PROBLEM DETAILS – Your answer should consist of every line in the records that holds "regista".

DATA –
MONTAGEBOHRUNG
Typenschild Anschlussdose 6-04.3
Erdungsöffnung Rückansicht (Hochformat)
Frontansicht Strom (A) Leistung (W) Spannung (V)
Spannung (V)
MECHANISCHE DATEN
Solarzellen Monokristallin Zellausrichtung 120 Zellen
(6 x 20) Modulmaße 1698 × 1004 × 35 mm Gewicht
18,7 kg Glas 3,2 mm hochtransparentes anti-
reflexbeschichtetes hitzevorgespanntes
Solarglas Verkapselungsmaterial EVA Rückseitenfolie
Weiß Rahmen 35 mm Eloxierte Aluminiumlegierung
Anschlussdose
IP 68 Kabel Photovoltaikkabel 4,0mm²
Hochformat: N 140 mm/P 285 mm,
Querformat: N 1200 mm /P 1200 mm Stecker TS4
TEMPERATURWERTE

---

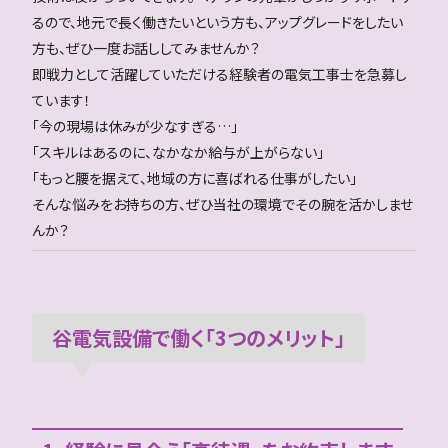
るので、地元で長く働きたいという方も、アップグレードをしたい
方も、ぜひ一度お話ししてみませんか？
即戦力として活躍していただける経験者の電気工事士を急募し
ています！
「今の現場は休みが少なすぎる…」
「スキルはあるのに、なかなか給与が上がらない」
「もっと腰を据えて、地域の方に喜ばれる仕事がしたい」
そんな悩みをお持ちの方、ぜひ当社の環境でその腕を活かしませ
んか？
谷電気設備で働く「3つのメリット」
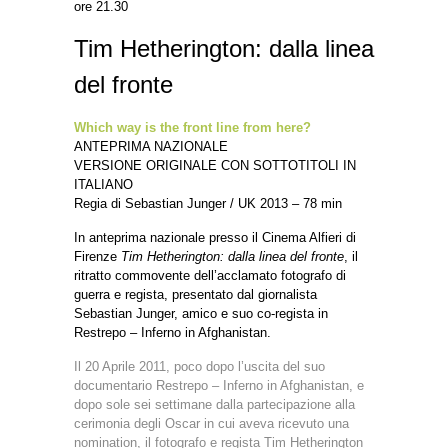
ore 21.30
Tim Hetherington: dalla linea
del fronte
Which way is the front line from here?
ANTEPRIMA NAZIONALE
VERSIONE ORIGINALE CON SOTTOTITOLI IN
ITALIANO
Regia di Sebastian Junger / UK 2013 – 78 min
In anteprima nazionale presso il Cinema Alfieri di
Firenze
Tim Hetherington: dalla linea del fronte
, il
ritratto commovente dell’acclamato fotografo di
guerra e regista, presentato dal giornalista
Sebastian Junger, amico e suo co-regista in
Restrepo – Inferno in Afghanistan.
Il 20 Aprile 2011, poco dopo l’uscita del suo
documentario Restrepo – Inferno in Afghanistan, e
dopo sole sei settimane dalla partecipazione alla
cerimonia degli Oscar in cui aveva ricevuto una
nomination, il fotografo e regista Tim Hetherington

TASK OUTPUT –
guerra e regista, presentato dal giornalista
Sebastian Junger, amico e suo co-regista in
nomination, il fotografo e regista Tim Hetherington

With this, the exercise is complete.